The plaintiff, 118th Street Kenosha, LLC (“118th Street Kenosha”), owns a four-store shopping center near State Trunk Highway 50 and Interstate 94 in Kenosha. The shopping center had two access points: one driveway entrance to the shopping center from a public road, 118th Avenue, and one driveway entrance from a private road that intersected with 118th Avenue.
The DOT took a temporary easement from 118th Street Kenosha along 118th Avenue to perform highway relocation construction. As part of this construction, the DOT created a new entrance to the shopping center from the private road. But, it eliminated the previous entrance from 118th Avenue, so that the two access points are now both from the private road.
The DOT recorded an award of damages for the temporary easement it took from 118th Street Kenosha for $21,000. 118th Street Kenosha challenged this award and filed a notice of appeal with the trial court. It sought damages for the temporary limited easement and for the loss of access to 118th Avenue caused by the removal of the driveway to the property. It hired an appraiser who estimated that the DOT highway relocation project caused a $427,600 loss in property value.

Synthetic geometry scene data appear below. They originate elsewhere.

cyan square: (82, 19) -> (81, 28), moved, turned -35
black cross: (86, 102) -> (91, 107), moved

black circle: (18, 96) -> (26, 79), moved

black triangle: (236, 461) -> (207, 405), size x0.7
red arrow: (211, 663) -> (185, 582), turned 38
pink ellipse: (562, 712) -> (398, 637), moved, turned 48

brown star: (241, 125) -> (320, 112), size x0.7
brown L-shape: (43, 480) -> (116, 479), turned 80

Before trial, the DOT sought to prevent 118th Street Kenosha from introducing evidence that it is entitled to compensation for items other than the temporary limited easement that the DOT acquired. 118th Street Kenosha argued that it should be allowed to introduce evidence of the loss of direct access and proximity to 118th Avenue and the related loss in value to the property.
The trial court agreed with the DOT. The court prohibited 118th Street Kenosha from introducing evidence related to its loss of access to 118th Avenue. The trial court stated that this issue is governed by Wis. Stat. § 32.09, “Rules governing determination of just compensation.” This statute states:
In the case of the taking of an easement, the compensation to be paid by the condemnor shall be determined by deducting from the fair market value of the whole property immediately before the date of evaluation, the fair market value of the remainder immediately after the date of evaluation, assuming the completion of the public improvement and giving effect … to the items of loss or damage to the property enumerated in sub. (6)(a) to (g) where shown to exist.

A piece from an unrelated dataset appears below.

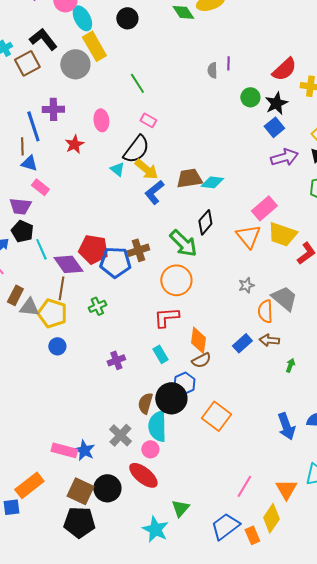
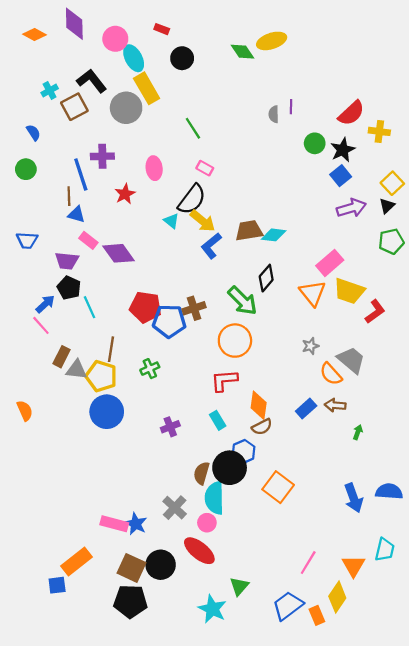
purple diamond: (68, 264) -> (119, 253), moved
orange semicircle: (265, 311) -> (331, 374), turned -40
blue circle: (57, 346) -> (107, 412), size x1.8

118th Street Kenosha appealed and argued that it can present evidence of the impact that the loss of access and proximity to 118th Avenue had on the fair market value of its commercial property. The DOT argued that the taking of the temporary easement to create the new private road entrance was a separate and distinct act from the closing and rerouting of the relevant stretch of 118th Avenue and did not result in the property’s loss of direct access to 118th Avenue.
The Court of Appeals rejected the DOT’s argument. The court held that “the taking of the temporary easement was integrally connected with the property’s loss of direct access and proximity to 118th Avenue.” Thus, the court remanded the case to allow 118th Street Kenosha to introduce evidence related to the property’s fair market value before and after the taking of the easement, including the loss of direct access from DOT’s reconstruction.
The DOT petitioned and the Supreme Court has accepted this case for review. This case is important for business owners. The court’s decision will help determine how much money the DOT must pay to compensate a business owner when it removes access to the business’s property. We will provide you with another update once the Supreme Court issues its decision.